Setelah berhasil mengalahkan pasukan Bayazid dan membuat pemerintahan Utsmani kocar-kacir, tugas Timurlenk belum selesai. Secara jujur Timurlenk mengakui bahwa Kesultanan Utsmani merupakan rival politik berat. Maka untuk menjamin keamanan ke depan dari kemungkinan gangguan Kesultanan Utsmani, Timurlenk berusaha melemahkan kesultanan itu dengan menerbitkan konflik politik antar putra-putra Bayazid. Jika konflik terus terjadi, diperkirakan nasib pemerintahan Utsmani akan terkubur bersama puing-puing sejarah.

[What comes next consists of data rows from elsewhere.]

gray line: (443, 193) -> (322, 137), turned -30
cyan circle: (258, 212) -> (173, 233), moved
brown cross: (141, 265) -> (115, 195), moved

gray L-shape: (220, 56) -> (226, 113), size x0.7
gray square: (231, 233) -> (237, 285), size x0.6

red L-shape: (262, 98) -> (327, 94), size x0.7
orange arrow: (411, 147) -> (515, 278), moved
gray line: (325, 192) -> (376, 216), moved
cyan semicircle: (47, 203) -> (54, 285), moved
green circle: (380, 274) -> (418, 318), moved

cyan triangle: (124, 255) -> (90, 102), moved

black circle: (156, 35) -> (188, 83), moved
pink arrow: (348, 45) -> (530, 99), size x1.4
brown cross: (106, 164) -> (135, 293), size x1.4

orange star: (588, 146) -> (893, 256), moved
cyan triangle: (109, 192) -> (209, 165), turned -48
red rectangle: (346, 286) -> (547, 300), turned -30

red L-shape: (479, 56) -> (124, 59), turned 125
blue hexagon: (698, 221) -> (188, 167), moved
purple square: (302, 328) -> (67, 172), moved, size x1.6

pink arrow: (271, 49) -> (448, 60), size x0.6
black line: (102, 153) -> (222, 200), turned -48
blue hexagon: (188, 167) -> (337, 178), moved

Perlu diketahui, Sultan Bayazid memiliki lima orang putra, semuanya pernah terlibat setiap pertempuran. Putranya yang bernama Musthafa, diperkirakan telah terbunuh dalam peperangan. Musa ditawan bersama Bayazid di penjara Timurlenk. Sedangkan tiga putra lainnya berhasil selamat dan dalam pelarian. Putra terbesarnya bernama Sulaiman, melarikan diri ke Adrianopel. Di sana Sulaiman mendeklarasikan diri sebagai Sultan. Sedangkan putranya yang bernama Isa pergi ke Bursa dan mengumumkan kepada rakyat, bahwa dia menjadi pengganti ayahnya. Adapun Muhammad –putra bungsu Bayazid—dengan beberapa tentara, menarik diri ke Amasia di Timur Laut Asia Kecil. Tanpa membutuhkan waktu panjang, sengketa politik ini jelas merebak antar ketiga putra Bayazid tersebut. Itulah momen konflik yang dinantikan oleh Timurlenk, dan sangat dicintai sepenuh hati oleh pemimpin-pemimpin Nasrani Eropa.

Saat konflik antar putra-putra Bayazid terjadi dengan sengit, Timurlenk dengan perasaan “sangat menikmati” konflik itu, sengaja melepaskan Musa, putra Bayazid lain, yang sebelumnya ditahan bersama ayahnya. Apa tujuan Timurlenk disini? Tentu saja agar konflik internal para pewaris kekuasaan Sultan Utsmani itu semakin sengit dan “lebih nikmat ditonton”. Timurlenk terus memanas-manasi putra-putra Bayazid untuk terus bertempur dan saling menyerang satu sama lain.[1]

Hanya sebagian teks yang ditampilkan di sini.